Researchers prevented blindness in mice using CRISPR/Cas9-mediated therapy.
(Left) Retinal photoreceptor layer after control treatment with AAV-CRISPR/Cas9 against EGFP. (Right) Retinal photoreceptor layer after 2.5 months of treatment with AAV-CRISPR/Cas9 against Nrl showing drastically reduced Nrl expression.
Credit: Wenhan Yu, National Eye Institute, Bethesda, MD
Your ability to read this article comes courtesy of two hardworking light-sensitive receptors in your eyes: rods, responsible for night and peripheral vision, and cones, responsible for daytime and color vision. In humans suffering from the genetic disorder retinitis pigmentosa, the rods degenerate, which then triggers degeneration of the cones. Symptomatically, patients suffer from loss of night and peripheral vision at the onset of the disease, leading to complete blindness over time.
Based on previous studies (2), Wenhan Yu from the National Eye Institute in Bethesda, MD knew that preventing rod degeneration could rescue the cones and prevent blindness—but how to protect the rods in live animals remained a mystery. Now, Yu and his team report in the journal Nature Communications that by using the precise gene editing tool CRISPR/Cas9, they have prevented blindness in mice suffering from retinitis pigmentosa (1).
Targeting the individual disease-causing genes was challenging, since more than 60 genes are involved in the different forms of retinitis pigmentosa. However, “Most of the disease causative genes are rod specific genes,” Yu said. So the team chose a broadly applicable approach and targeted the Nrl gene, which encodes a transcription factor that controls expression of several genes crucial for rod function.
First, they packaged CRISPR/Cas9 machinery designed to introduce deletions or insertions in the Nrl gene into an adenovirus vector (AAV) delivery system and injected it into the retinas of healthy adult mice.
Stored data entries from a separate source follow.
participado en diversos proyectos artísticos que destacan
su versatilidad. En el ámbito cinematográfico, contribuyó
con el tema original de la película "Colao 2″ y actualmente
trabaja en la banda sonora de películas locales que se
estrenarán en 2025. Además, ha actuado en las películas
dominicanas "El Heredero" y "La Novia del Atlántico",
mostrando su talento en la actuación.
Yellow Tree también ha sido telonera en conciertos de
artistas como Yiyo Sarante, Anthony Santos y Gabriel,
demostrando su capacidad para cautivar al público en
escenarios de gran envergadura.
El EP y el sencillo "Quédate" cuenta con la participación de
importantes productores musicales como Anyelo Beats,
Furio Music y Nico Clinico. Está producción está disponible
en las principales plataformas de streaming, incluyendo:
Genetic tests verified that the Nrl mutation drastically reduced expression of rod-related genes in the photoreceptors.
The team next injected their AAV-CRISPR/Cas9 system into three types of mice suffering from retinitis pigmentosa caused by different genetic mutations. Over the course of 3 months, they saw a larger number of viable rods in the CRISPR/Cas9-treated mice than in those without treatment. The presence of alive—albeit dysfunctional—rods promoted cone survival in the treated mice, thereby preventing blindness. “This is a first experiment using AAV-CRISPR/Cas9 to knockdown Nrl as a universal strategy to treat retinitis pigmentosa,” said Yu.
Stephen Tsang, an ophthalmology researcher at Columbia University, found these results promising for exploring future therapeutic options but expressed concern regarding the approach. “They are trading one disease with another disease, hoping that the second disease is better,” he said, referring to night-blindness and other possible deleterious effects induced by intentionally shutting down rod function in the Nrl-mutated mice.
Yu hopes that the AAV-CRISPR system will serve as a platform for knocking down different genes for further studies on disease progression. While there is some potential for eventually using this approach in humans, he cautions that those are long term goals since the safety of this approach has not been proven.